Filed under: Capitalism, Economy, Taxes | Tags: Dangerous Deficits, Fiscal Horror Show, Squandered Spending
Filed under: Capitalism, Economy, Foreign Policy, Politics | Tags: Economic Illiterates, Free Trade Agreements, Outsourcing Misunderstood
A Wall Street Journal/NBC News poll (Sept. 28) found that outsourcing was the top reason cited by Americans as the cause of the country’s economic problems. And the same poll found for the first time in years that a majority (53%) of Americans say free-trade agreements have hurt the United States. Wrong villain.
That’s probably an understandable sentiment, but a very dangerous one. Democrats are facing what purports to be a “wave” election, and they are desperate to shift the blame for the financial crisis that has created so much unemployment from Congress — where it belongs — to somewhere, anywhere, else.

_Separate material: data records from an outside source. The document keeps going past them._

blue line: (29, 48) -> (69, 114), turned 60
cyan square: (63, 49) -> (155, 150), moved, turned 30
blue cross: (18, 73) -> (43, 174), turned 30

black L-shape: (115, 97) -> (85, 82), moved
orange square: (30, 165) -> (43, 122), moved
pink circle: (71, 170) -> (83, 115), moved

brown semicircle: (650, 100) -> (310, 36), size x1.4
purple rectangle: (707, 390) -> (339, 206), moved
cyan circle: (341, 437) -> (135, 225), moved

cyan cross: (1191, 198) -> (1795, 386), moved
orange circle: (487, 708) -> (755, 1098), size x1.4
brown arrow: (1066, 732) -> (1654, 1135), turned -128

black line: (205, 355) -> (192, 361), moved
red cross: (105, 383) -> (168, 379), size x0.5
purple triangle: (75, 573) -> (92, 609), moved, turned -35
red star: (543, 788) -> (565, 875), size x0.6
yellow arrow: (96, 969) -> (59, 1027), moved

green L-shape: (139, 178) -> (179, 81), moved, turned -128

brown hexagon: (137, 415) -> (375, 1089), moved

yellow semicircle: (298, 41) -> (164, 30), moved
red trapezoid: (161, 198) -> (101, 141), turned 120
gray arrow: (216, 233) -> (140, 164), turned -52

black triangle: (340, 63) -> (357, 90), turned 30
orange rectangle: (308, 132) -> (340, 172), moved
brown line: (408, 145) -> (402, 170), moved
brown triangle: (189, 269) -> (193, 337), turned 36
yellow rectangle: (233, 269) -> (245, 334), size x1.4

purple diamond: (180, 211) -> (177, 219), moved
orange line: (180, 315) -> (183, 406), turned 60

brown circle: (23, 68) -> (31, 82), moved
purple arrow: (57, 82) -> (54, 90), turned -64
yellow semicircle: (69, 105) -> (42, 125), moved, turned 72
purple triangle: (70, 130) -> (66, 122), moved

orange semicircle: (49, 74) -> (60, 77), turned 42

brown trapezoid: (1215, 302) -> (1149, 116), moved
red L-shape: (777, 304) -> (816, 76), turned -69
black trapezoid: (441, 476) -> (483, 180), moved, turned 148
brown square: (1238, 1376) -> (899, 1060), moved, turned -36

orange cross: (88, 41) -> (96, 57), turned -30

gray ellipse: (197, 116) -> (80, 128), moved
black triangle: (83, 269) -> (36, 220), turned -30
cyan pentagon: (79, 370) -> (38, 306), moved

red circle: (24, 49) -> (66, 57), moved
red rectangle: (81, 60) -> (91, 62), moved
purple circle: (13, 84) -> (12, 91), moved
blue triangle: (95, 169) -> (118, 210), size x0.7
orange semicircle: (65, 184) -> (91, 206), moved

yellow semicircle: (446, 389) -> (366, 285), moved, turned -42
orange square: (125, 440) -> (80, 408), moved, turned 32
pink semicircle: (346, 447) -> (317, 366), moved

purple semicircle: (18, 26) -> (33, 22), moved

They’re apt to pass legislation that will have dire consequences. Trade wars are not pretty, and once started, hard to control. Look up Smoot–Hawley!
The AFL-CIO produced a searchable database of more than 400,000 U.S. companies and their subsidiaries it says have shipped jobs overseas. Organized labor is trying to stir up anti-outsourcing sentiment to energize union voters for the election, and creating a plausible enemy is one way to do it. Politicians are happy to exploit an issue that seems to have some resonance with the public, even if it is economically stupid.
There are always unintended consequences. Actions taken against another country prompt retaliation, including retaliation from companies abroad that hire American workers.
In 2007, Matthew Slaughter, an economist at Dartmouth’s Tuck School of Business published a comprehensive study of the hiring practices of 2,500 U.S.-based multinational companies. He found that when U.S. companies hired lower-cost workers overseas, their parent companies hired even more people here at home to support the expanded operations.
Between 1991 and 2001, employment at foreign subsidiaries of U.S. multinationals rose by 2.8 million jobs; during that same period, employment at their parent firms in the U.S. rose by 5.5 million jobs. For every job “outsourced” to India and other foreign countries nearly two new jobs were generated here in the U.S.
These new U.S. jobs were higher-skilled and better-paying — filled by scientists, engineers, marketing professionals and others hired to meet the new demand created by their foreign subsidiaries. …
In 2002 those subsidiaries [of foreign-based multinationals] employed over 5.4 million American workers, nearly 5% of total private–sector employment. They also paid American workers 31% more than their American nonsubsidiary competitors — an average of $56,667 per year.
That’s why we need some familiarity with economics. So many things are counter– intuitive, just not the way you would at first assume. NAFTA has been a great success, because it is not just the goods we import into this country— but the goods and services that Mexico and Canada buy from us, and they buy a lot.
Politicians are reacting to antitrade sentiment by enacting protectionist measures. You cannot assume that a politician has much familiarity with economics. During tough economic times, people are apt to look for comfort in protectionism. This is true of other countries as well, and those countries may well put up barriers against American investment.
But it’s important to know that a job outsourced to India may well create two jobs in Indiana. Keep that in mind, and don’t fall for the boogeymen politicians create.